En 1957, Hugo Pratt et Hector Oesterheld décident de lancer une nouvelle série pour un nouveau magazine lancé par Oesterheld, Frontera. L’histoire se passe en Amérique du nord au XVIIIème siècle, période historique qui a toujours intéressé Pratt. Pratt participe au scénario de certains épisodes, il trouve le titre de la série (il s’agit d’un poème de Stevenson et le nom d’une bataille entre français et anglais en 1758 (De l’autre côté de Corto). A cette période, Pratt travaille beaucoup et réalise des centaines de planches, il a besoin d’aide et se fait assister par une jeune fille, Gisela Dester, qui fait de nombreux décors pour Ticonderoga. Pratt tombe follement amoureux de Gisela.
En 1959, Pratt quitte l’Argentine et va à Londres ( il y restera un an et reviendra ensuite en Argentine avant de quitter le pays en 1962). Gisela Dester, reprend la série, dans l’esprit de Pratt. L’intégralité des planches (dessin H. Pratt et G. Dester) est repris dans Ticonderoga, édité en 2004 par « Bibliotheca Clarin de la Historieta » à Buenos Aires.

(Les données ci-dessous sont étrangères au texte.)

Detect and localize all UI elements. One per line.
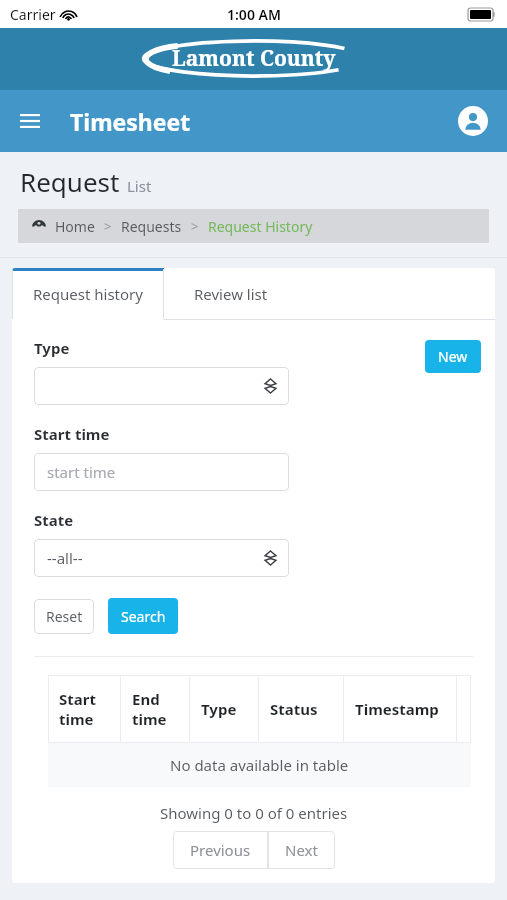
staticText: Reset (46, 607, 83, 626)
staticText: Start time (59, 689, 96, 729)
button[interactable]: Request history (12, 268, 164, 320)
staticText: Request (20, 164, 120, 199)
button[interactable]: Requests (121, 217, 182, 236)
staticText: Request history (33, 284, 143, 304)
button[interactable]: --all-- (34, 539, 289, 577)
button[interactable]: Next (268, 831, 335, 869)
staticText: Type (34, 338, 70, 358)
staticText: 1:00 AM (227, 5, 281, 24)
staticText: > (191, 217, 199, 235)
button[interactable]: Review list (164, 268, 298, 320)
staticText: No data available in table (170, 755, 349, 775)
button[interactable]: Reset (34, 599, 94, 634)
staticText: Carrier (10, 5, 56, 24)
staticText: Request History (208, 217, 313, 236)
button[interactable]: Menu (8, 99, 52, 143)
staticText: Search (121, 607, 166, 626)
button[interactable]: Account (453, 101, 493, 141)
staticText: --all-- (47, 548, 83, 568)
button[interactable]: Previous (173, 831, 268, 869)
staticText: Status (270, 699, 318, 719)
staticText: Lamont County (172, 44, 336, 73)
button[interactable]: New (425, 340, 481, 373)
staticText: New (438, 347, 468, 366)
staticText: > (104, 217, 112, 235)
button[interactable]: Search (108, 598, 178, 634)
staticText: Timesheet (70, 106, 191, 137)
staticText: start time (47, 462, 116, 482)
button[interactable]: Home (55, 217, 95, 236)
staticText: Previous (190, 840, 251, 860)
staticText: Timestamp (355, 699, 439, 719)
staticText: Start time (34, 424, 110, 444)
staticText: List (127, 176, 152, 196)
staticText: End time (132, 689, 167, 729)
staticText: Type (201, 699, 237, 719)
button[interactable]: start time (34, 453, 289, 491)
staticText: Review list (194, 284, 268, 304)
button[interactable] (34, 367, 289, 405)
staticText: Showing 0 to 0 of 0 entries (160, 803, 348, 823)
staticText: State (34, 510, 74, 530)
staticText: Next (285, 840, 318, 860)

La planche présentée est la première planche du 3eme épisode dessinée par Gisela Dester en 1959. Il s’agit d’une planche remontée pour la réédition de l’album. Les 3 principaux personnages de la série : Ticonderoga, Caleb et Numokh sont présents sur cette planche mais, en faisant la comparaison avec la première version publiée, on peut vraiment déplorer le découpage de certaines cases et du visage de Numokh en particulier (bas de planche).

Cette planche va me permettre de revenir sur la relation Hugo Pratt-Gisela Dester. En 1955, lors de leur rencontre, Pratt est mariée à Gucky Wogerer avec qui il a eu 2 enfants mais ne s’entend plus avec elle. Avec Gisela, Pratt va vivre une passion intense pendant 5-6 ans. Et son départ à Londres marque une rupture dans sa vie sentimentale.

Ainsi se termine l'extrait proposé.